Segment Open

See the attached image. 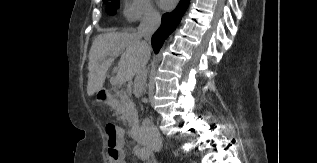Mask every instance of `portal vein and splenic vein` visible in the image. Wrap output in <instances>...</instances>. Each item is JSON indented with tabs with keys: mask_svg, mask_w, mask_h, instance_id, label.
<instances>
[{
	"mask_svg": "<svg viewBox=\"0 0 317 163\" xmlns=\"http://www.w3.org/2000/svg\"><path fill=\"white\" fill-rule=\"evenodd\" d=\"M121 82V76L117 73L116 76L110 78V83L112 85L118 84Z\"/></svg>",
	"mask_w": 317,
	"mask_h": 163,
	"instance_id": "1",
	"label": "portal vein and splenic vein"
}]
</instances>
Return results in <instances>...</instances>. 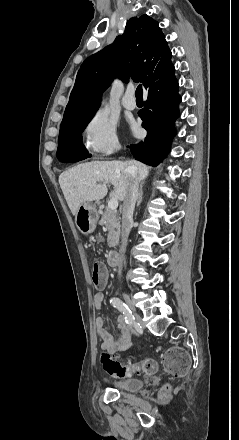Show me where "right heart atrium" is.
Wrapping results in <instances>:
<instances>
[{
    "instance_id": "obj_1",
    "label": "right heart atrium",
    "mask_w": 239,
    "mask_h": 440,
    "mask_svg": "<svg viewBox=\"0 0 239 440\" xmlns=\"http://www.w3.org/2000/svg\"><path fill=\"white\" fill-rule=\"evenodd\" d=\"M85 152L89 156H108L119 148L116 124L103 110L94 112L82 127Z\"/></svg>"
}]
</instances>
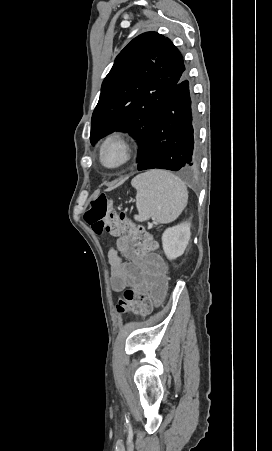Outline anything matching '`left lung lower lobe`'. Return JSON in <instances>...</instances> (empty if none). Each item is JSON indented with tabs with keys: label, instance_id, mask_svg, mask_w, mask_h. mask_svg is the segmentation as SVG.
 I'll list each match as a JSON object with an SVG mask.
<instances>
[{
	"label": "left lung lower lobe",
	"instance_id": "1",
	"mask_svg": "<svg viewBox=\"0 0 272 451\" xmlns=\"http://www.w3.org/2000/svg\"><path fill=\"white\" fill-rule=\"evenodd\" d=\"M191 84L185 72L166 99L138 170L190 171L198 164Z\"/></svg>",
	"mask_w": 272,
	"mask_h": 451
}]
</instances>
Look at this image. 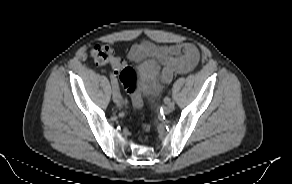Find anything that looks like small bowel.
<instances>
[{
	"label": "small bowel",
	"instance_id": "obj_1",
	"mask_svg": "<svg viewBox=\"0 0 292 184\" xmlns=\"http://www.w3.org/2000/svg\"><path fill=\"white\" fill-rule=\"evenodd\" d=\"M127 56L136 63L147 58H154L160 62L164 66L159 75V80L163 84L169 83L176 74L189 73L199 61V51L191 43L156 45L149 41H143L134 44ZM110 64L116 73L126 66L125 61L119 57H114Z\"/></svg>",
	"mask_w": 292,
	"mask_h": 184
}]
</instances>
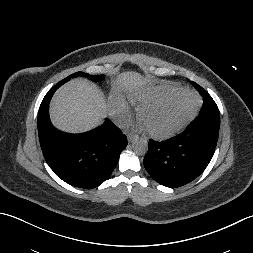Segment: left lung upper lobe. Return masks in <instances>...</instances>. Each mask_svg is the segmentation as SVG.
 <instances>
[{"label": "left lung upper lobe", "instance_id": "left-lung-upper-lobe-1", "mask_svg": "<svg viewBox=\"0 0 253 253\" xmlns=\"http://www.w3.org/2000/svg\"><path fill=\"white\" fill-rule=\"evenodd\" d=\"M193 85L200 91L203 96V106L200 113H215L219 114L218 107L212 97L198 84L192 82Z\"/></svg>", "mask_w": 253, "mask_h": 253}]
</instances>
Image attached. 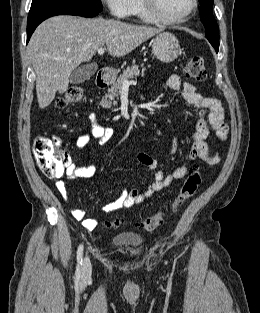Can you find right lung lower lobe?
<instances>
[{"mask_svg":"<svg viewBox=\"0 0 260 313\" xmlns=\"http://www.w3.org/2000/svg\"><path fill=\"white\" fill-rule=\"evenodd\" d=\"M99 11L81 9L76 7H61V6H40L31 8L27 21V42L36 27L45 19L56 15H74L82 17H95Z\"/></svg>","mask_w":260,"mask_h":313,"instance_id":"right-lung-lower-lobe-1","label":"right lung lower lobe"}]
</instances>
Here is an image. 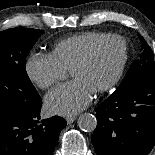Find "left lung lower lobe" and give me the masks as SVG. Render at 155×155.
Masks as SVG:
<instances>
[{
  "instance_id": "1",
  "label": "left lung lower lobe",
  "mask_w": 155,
  "mask_h": 155,
  "mask_svg": "<svg viewBox=\"0 0 155 155\" xmlns=\"http://www.w3.org/2000/svg\"><path fill=\"white\" fill-rule=\"evenodd\" d=\"M96 114L91 142L98 155H148L155 145V75L117 89Z\"/></svg>"
}]
</instances>
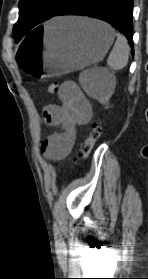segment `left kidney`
I'll return each mask as SVG.
<instances>
[{
    "label": "left kidney",
    "mask_w": 148,
    "mask_h": 279,
    "mask_svg": "<svg viewBox=\"0 0 148 279\" xmlns=\"http://www.w3.org/2000/svg\"><path fill=\"white\" fill-rule=\"evenodd\" d=\"M111 95H112V92H110L109 94H107L104 97L99 98L98 101L103 105H108Z\"/></svg>",
    "instance_id": "5707ae66"
}]
</instances>
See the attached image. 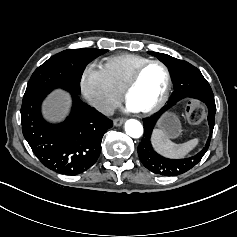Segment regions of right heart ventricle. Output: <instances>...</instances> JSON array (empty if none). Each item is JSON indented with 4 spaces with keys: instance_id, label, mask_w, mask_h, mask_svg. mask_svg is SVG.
I'll use <instances>...</instances> for the list:
<instances>
[{
    "instance_id": "obj_1",
    "label": "right heart ventricle",
    "mask_w": 237,
    "mask_h": 237,
    "mask_svg": "<svg viewBox=\"0 0 237 237\" xmlns=\"http://www.w3.org/2000/svg\"><path fill=\"white\" fill-rule=\"evenodd\" d=\"M147 61L146 57L126 53L107 57L102 68L112 85L121 92L135 71Z\"/></svg>"
}]
</instances>
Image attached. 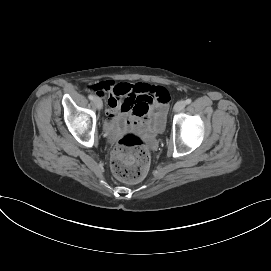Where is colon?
<instances>
[{
    "instance_id": "5ec220e1",
    "label": "colon",
    "mask_w": 271,
    "mask_h": 271,
    "mask_svg": "<svg viewBox=\"0 0 271 271\" xmlns=\"http://www.w3.org/2000/svg\"><path fill=\"white\" fill-rule=\"evenodd\" d=\"M94 90L97 86L93 87ZM150 153L141 138L124 135L112 153L111 169L116 178L127 183L142 180L150 166Z\"/></svg>"
}]
</instances>
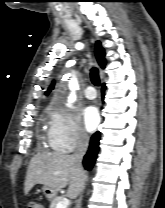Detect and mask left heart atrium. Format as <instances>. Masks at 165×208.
Masks as SVG:
<instances>
[{"label": "left heart atrium", "mask_w": 165, "mask_h": 208, "mask_svg": "<svg viewBox=\"0 0 165 208\" xmlns=\"http://www.w3.org/2000/svg\"><path fill=\"white\" fill-rule=\"evenodd\" d=\"M83 121L85 128L88 131H93L99 124L100 116L98 109L94 106H89L83 111Z\"/></svg>", "instance_id": "obj_1"}]
</instances>
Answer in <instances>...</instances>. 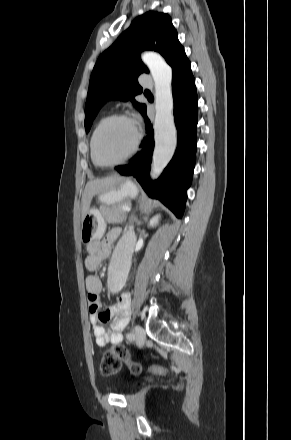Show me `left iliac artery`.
I'll return each mask as SVG.
<instances>
[{"label": "left iliac artery", "mask_w": 291, "mask_h": 440, "mask_svg": "<svg viewBox=\"0 0 291 440\" xmlns=\"http://www.w3.org/2000/svg\"><path fill=\"white\" fill-rule=\"evenodd\" d=\"M126 337H127L128 340H134L135 339V336H134L133 333H127Z\"/></svg>", "instance_id": "44dca946"}]
</instances>
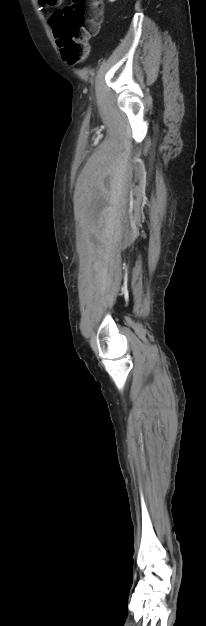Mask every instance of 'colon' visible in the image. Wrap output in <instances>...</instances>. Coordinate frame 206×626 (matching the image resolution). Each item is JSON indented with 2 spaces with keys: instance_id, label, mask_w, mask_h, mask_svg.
I'll use <instances>...</instances> for the list:
<instances>
[{
  "instance_id": "5ec220e1",
  "label": "colon",
  "mask_w": 206,
  "mask_h": 626,
  "mask_svg": "<svg viewBox=\"0 0 206 626\" xmlns=\"http://www.w3.org/2000/svg\"><path fill=\"white\" fill-rule=\"evenodd\" d=\"M62 0H43L59 5ZM102 22L101 0H72L71 4L52 16V30L63 59L77 63L86 53V43L96 34Z\"/></svg>"
}]
</instances>
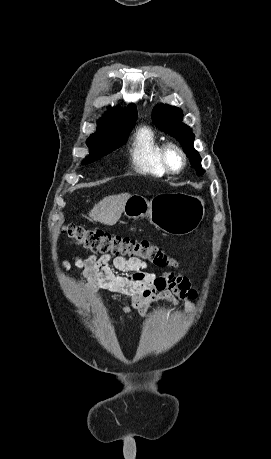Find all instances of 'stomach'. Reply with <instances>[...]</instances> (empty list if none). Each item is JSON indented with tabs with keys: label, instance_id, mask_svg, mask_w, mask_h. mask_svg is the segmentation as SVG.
Segmentation results:
<instances>
[{
	"label": "stomach",
	"instance_id": "stomach-1",
	"mask_svg": "<svg viewBox=\"0 0 271 459\" xmlns=\"http://www.w3.org/2000/svg\"><path fill=\"white\" fill-rule=\"evenodd\" d=\"M127 218H148L155 228L171 235H186L198 228L204 214V202L188 194H158L150 202L142 196H132L124 206Z\"/></svg>",
	"mask_w": 271,
	"mask_h": 459
}]
</instances>
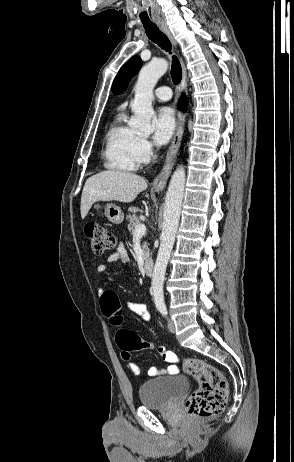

Segment Closed

What needs to be done
From the line that holds "Mask every instance of 'colon'" to the last line of the data, return those lines exactly and nothing else; both ends count, and pictures stay out.

Answer to this exercise
Mask every instance of 'colon' visible in the image. Wrap output in <instances>...</instances>. Coordinate frame 206×626 (matching the image resolution). Each item is JSON indented with 2 spaces with keys: instance_id, label, mask_w, mask_h, mask_svg.
I'll use <instances>...</instances> for the list:
<instances>
[{
  "instance_id": "5ec220e1",
  "label": "colon",
  "mask_w": 206,
  "mask_h": 626,
  "mask_svg": "<svg viewBox=\"0 0 206 626\" xmlns=\"http://www.w3.org/2000/svg\"><path fill=\"white\" fill-rule=\"evenodd\" d=\"M62 0H43L59 5ZM102 22L101 0H72L71 4L52 16V30L63 59L77 63L86 53V43L96 34Z\"/></svg>"
}]
</instances>
Find all instances of 'stomach'. Reply with <instances>[...]</instances> (empty list if none). Each item is JSON indented with tabs with keys: label, instance_id, mask_svg, mask_w, mask_h. mask_svg is the segmentation as SVG.
Segmentation results:
<instances>
[{
	"label": "stomach",
	"instance_id": "stomach-1",
	"mask_svg": "<svg viewBox=\"0 0 271 459\" xmlns=\"http://www.w3.org/2000/svg\"><path fill=\"white\" fill-rule=\"evenodd\" d=\"M127 218H148L155 228L171 235H186L198 228L204 214V202L188 194H158L150 202L142 196H132L124 206Z\"/></svg>",
	"mask_w": 271,
	"mask_h": 459
}]
</instances>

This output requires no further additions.